Today, regenerative medicine and surgery are an irreplaceable therapeutic device for restoring function and integrity to damaged tissues and organs, exploiting the extraordinary potential for regeneration inherent in the body itself in a biologically active, autologous, and minimally invasive way.

It is rightly considered the most innovative therapeutic solution of the twenty-first century, and for its peculiarities, it is a discipline of last generation certainly placeable in the broad and current concepts of “well-being” and eubiotics, basic rights that must be ensured to every human being.

The initial reservations of researchers on therapies with mesenchymal stem cells have been largely overcome by a systematic review of clinical studies that could unequivocally confirm that MSCs are safe and that they can regenerate damaged tissues in the microenvironment of the receiving site, thus constituting a new and irreplaceable tool for healing, not for curing multiple diseases including chronic ones.

The goal that regenerative medicine sets itself can be achieved in a very short time if there is the will and the ability to create a “governance of research” focused to stimulate an interdisciplinary collaboration that involves all the main actors of the scientific community, from medical professionals to those of basic science, molecular biology, bioengineering, economics, sociology, and communication where the plastic surgeons, as historic experts in supplying the most abundant, reliable, and efficient source of regenerative components, are playing a predominant role.
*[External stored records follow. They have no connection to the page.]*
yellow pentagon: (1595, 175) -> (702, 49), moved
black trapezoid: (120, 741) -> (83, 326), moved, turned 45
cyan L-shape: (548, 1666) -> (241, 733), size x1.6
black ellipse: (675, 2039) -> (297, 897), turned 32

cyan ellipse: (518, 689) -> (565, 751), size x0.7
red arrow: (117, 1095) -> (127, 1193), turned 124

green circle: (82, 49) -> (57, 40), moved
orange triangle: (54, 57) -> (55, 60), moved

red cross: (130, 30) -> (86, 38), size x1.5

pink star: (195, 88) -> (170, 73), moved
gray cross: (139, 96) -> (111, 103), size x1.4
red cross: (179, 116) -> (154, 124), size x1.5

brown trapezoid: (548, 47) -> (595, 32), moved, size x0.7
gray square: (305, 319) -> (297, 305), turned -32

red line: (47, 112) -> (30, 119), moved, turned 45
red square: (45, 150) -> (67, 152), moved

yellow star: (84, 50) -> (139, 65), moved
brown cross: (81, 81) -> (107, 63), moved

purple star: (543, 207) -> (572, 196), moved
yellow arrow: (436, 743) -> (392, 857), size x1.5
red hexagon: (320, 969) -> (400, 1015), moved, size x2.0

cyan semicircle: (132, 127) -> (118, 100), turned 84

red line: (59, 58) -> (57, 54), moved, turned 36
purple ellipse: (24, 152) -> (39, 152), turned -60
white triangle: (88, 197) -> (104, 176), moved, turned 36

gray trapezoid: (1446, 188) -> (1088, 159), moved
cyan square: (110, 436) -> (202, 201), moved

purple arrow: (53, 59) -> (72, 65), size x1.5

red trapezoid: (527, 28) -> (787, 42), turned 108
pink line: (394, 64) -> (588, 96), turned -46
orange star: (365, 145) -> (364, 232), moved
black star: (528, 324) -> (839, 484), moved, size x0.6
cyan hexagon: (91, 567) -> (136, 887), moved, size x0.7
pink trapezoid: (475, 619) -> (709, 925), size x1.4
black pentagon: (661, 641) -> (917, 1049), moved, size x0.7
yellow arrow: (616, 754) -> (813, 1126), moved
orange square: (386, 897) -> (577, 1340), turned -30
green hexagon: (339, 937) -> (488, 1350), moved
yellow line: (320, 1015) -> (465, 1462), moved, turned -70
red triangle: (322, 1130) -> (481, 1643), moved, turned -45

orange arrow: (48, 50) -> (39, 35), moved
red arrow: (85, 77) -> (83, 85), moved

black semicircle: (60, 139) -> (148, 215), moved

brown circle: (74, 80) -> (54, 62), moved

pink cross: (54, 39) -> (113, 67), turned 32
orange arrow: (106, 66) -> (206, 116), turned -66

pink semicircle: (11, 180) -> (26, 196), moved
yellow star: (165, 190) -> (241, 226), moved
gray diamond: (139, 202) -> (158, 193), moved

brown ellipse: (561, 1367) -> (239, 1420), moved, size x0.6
Today physicians and scientists are fortunate to have this unique opportunity to take part in this age of the regenerative medicine epoch coinciding at a time when tools such as translational research and genomics are providing a greater understanding of cellular-based medicine. The following decades will see changes that will forever alter medicine and the historical role of the physician. Technology has been shown to rapidly transform our social and information management systems, and physicians must prepare themselves to be leaders in this revolution to ensure that the appropriate ethical and scientifically based approaches are pursued and rewarded. It is an exciting opportunity to help usher in this new age, and hopefully, such advances will be embraced not feared and physicians will find a new sense of professional invigoration and a reigniting of their youthful sense of awe and wonder in the pursuit of this latest medical milestone.